Vocation will not be realised in a person’s life unless there is a genuine experience of God’s presence alongside but also beyond faith, doctrine and morals. It is only then that the divine life poured into us at Baptism can be placed within the dynamic of our natural lives.
In a sense we are only half human until this happens because we have not reached what God made us to be and wants us to be.
Pope Benedict said in one of his general audiences that “…holiness is not a luxury, it is not a privilege for the few, an impossible goal for an ordinary person; it is actually the common destiny of all [who] are called to be children of God, the universal vocation of all the baptised.”

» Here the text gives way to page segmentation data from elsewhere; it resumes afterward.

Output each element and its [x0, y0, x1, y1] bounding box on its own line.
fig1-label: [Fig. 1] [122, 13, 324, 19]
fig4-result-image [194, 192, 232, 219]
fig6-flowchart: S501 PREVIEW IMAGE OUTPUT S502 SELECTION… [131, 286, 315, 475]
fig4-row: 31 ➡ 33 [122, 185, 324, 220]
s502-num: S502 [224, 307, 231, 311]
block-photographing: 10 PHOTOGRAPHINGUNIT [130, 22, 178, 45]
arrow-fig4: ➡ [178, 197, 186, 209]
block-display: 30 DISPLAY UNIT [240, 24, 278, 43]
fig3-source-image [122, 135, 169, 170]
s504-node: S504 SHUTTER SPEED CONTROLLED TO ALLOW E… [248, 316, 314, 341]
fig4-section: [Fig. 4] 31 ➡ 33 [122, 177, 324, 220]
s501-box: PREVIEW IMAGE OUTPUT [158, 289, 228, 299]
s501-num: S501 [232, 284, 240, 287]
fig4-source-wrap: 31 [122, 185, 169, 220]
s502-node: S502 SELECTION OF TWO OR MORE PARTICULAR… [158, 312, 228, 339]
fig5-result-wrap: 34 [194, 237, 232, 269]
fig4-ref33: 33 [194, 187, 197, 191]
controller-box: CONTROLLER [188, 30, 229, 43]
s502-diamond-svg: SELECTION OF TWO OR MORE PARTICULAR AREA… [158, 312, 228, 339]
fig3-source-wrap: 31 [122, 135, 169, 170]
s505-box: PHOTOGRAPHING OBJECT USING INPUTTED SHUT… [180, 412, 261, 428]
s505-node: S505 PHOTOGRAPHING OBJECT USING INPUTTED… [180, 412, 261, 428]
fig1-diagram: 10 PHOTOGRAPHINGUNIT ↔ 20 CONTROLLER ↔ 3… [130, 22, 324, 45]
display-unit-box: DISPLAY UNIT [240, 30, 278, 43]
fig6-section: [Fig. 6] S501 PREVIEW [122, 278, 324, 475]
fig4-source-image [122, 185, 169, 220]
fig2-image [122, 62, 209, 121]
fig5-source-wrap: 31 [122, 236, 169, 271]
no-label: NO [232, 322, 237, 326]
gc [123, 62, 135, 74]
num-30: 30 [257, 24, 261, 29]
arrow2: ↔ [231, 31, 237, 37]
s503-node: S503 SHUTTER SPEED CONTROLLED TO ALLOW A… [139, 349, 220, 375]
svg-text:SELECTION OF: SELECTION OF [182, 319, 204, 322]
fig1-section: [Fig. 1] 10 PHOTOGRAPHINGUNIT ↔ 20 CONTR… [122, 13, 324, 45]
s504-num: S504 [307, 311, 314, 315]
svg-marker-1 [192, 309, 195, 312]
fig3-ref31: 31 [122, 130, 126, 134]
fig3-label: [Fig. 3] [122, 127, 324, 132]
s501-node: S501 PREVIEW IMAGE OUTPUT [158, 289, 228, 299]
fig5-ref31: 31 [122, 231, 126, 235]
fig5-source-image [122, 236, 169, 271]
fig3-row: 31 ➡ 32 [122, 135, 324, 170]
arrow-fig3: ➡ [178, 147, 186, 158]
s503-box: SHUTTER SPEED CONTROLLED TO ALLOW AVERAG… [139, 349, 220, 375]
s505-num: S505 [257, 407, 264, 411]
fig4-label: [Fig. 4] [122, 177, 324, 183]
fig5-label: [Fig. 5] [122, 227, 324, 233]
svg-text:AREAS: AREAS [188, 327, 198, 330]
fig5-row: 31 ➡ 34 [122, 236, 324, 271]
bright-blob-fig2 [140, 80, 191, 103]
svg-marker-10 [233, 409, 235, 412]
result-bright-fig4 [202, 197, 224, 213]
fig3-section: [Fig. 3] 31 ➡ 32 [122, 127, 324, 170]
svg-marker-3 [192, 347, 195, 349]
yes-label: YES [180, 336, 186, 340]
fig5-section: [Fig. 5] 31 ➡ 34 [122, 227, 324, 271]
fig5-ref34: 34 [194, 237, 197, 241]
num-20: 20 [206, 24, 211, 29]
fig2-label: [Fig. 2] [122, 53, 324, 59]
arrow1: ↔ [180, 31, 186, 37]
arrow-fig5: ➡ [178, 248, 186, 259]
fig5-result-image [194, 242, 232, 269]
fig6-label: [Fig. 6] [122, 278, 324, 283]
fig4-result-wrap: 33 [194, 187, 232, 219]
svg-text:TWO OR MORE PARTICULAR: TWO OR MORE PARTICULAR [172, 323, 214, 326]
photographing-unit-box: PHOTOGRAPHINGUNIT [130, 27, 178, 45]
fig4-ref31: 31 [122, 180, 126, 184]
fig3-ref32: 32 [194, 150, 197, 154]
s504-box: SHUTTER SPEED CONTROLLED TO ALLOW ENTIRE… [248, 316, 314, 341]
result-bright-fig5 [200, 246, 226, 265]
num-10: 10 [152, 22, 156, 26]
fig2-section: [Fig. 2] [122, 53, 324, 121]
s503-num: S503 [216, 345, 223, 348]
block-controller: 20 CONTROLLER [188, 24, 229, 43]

So, our vocation is to be holy. Another way of putting this is that the salvation of our souls should be the most important business of our life. And the welfare of our souls our daily duty.
Bl Pier Giorgio Frassati
Bl Pier Giorgio Frassati was a lay Dominican and one of his favourite Dominican saints was St Catherine of Siena, herself a lay Dominican.
He kept her book “The Dialogues” near him and read it often. He told one of his close friends in the week before he died that his favourite from the book was the day on which St Catherine was granted an encounter with Christ.
Christ appeared to her while she was saying the Divine Office. At the end of each psalm when she arrived at the verse “Glory be to the Father, and to the Son, and to the Holy Spirit.” she modified it and bowing towards Christ she said trembling, “Glory be to the Father, and to Thee, and to the Holy Spirit.”
Pier Giorgio said to his friend, “How fortunate St Catherine was to see Jesus in this life! I envy her.”
This is part of Pier Giorgio’s appeal to many people. Not only that he died young and was generous to the poor but that he had a deep longing for Christ. Above everything else he longed to see Him and to be with Him. Pier Giorgio had had that genuine experience of God’s presence in the midst of his natural life; a natural life in which he was blessed with wealth, good looks and athletic ability. Because of that deep genuine experience of God he is holy and he’s beatified and on the way to canonisation.
State of life
Whatever state of life is grafted on to our baptismal vocation – the sacramental vocation of Marriage or Holy Orders, or the public profession of religious vows – each comes in a genuine way only if a person has had that experience of God’s presence in the reality of their natural life.
It takes time to discern one’s post-baptismal vocation and it cannot be rushed. Equally so it can be very surprising, not only to the person but also to those who know him/her. God freely acts outside the usual human expectations.
But God equally does this with amazing generosity. God is never stingy. God wants to fulfil the desires of our heart.
What our vocation is, when we will discover it, how we will know it from all the other possibilities of life is a mystery that unfolds in the appropriate way for each person.
If a person thinks that the only way he can get what he wants is to do what he wants, then that person is heading for misery and a fruitless search that ends only is self.Christ told us and showed us that the only way to gain our life is to lose it; to let it go.
One of the best way to do this is not to focus on what I want or desire but to focus on becoming holy, on the salvation of my soul, on getting to heaven.
Conclusion
We don’t come to Mass to worship a god of our own making, a god like us, a god bound within our own community. There is wildness about God, an untamed quality. This sovereign and almighty God will not be trifled with and his awesome power demands our worthy reverence. Equally with great respect for us God bestows the call to holiness on each of the baptised and allows it to blossom and bear fruit in the vocation and state of life that is right for each of his sons and daughters.
“There is one Lord, one faith, one baptism, one God and Father who is above all, through all and in all.”